**TRY IT**
In the entries below, which lines run from the one containing "Premium News Magazine" to the one containing "eller kæledyr"? Copy exactly those lines, ends included, and no others.

::: DATA FOR THE TASK :::

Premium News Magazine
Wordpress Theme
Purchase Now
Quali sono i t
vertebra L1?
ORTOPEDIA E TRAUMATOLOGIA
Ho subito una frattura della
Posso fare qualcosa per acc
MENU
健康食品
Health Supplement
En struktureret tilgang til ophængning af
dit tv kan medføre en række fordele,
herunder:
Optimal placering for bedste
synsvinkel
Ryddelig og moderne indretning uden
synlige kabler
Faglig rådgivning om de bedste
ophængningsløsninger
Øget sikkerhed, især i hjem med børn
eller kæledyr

:::
::: DATA FOR THE TASK :::

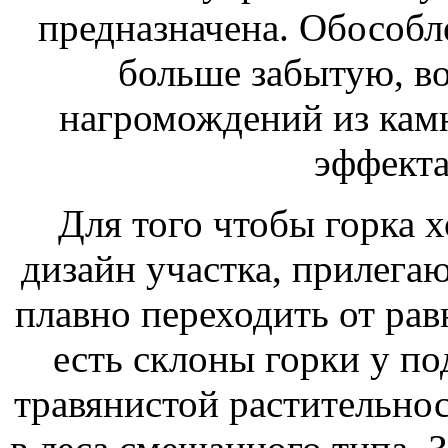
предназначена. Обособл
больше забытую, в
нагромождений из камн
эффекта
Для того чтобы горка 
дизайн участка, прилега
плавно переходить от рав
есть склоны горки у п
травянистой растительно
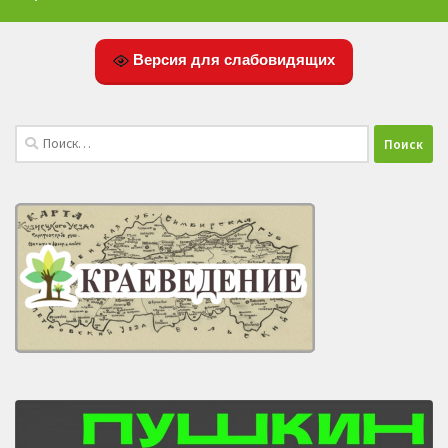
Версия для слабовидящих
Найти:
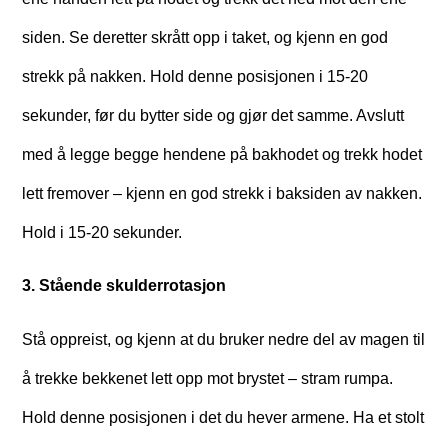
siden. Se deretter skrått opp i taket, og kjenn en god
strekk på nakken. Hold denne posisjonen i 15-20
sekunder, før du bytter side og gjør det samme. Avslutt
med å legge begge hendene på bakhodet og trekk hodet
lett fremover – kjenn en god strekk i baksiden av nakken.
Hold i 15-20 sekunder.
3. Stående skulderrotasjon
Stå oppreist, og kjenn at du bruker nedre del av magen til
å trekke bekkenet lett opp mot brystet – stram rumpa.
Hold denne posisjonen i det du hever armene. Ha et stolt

:::
::: DATA FOR THE TASK :::

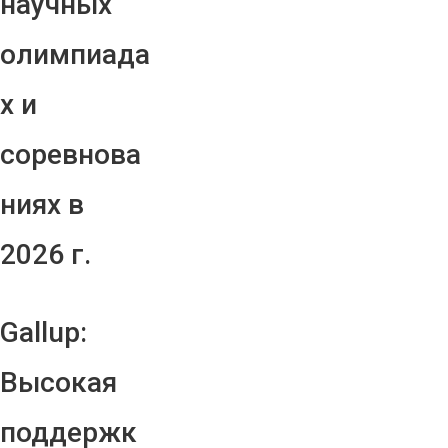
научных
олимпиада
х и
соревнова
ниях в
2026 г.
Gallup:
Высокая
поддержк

:::

**RESULT FOR THIS EXERCISE**
Premium News Magazine
Wordpress Theme
Purchase Now
Quali sono i t
vertebra L1?
ORTOPEDIA E TRAUMATOLOGIA
Ho subito una frattura della
Posso fare qualcosa per acc
MENU
健康食品
Health Supplement
En struktureret tilgang til ophængning af
dit tv kan medføre en række fordele,
herunder:
Optimal placering for bedste
synsvinkel
Ryddelig og moderne indretning uden
synlige kabler
Faglig rådgivning om de bedste
ophængningsløsninger
Øget sikkerhed, især i hjem med børn
eller kæledyr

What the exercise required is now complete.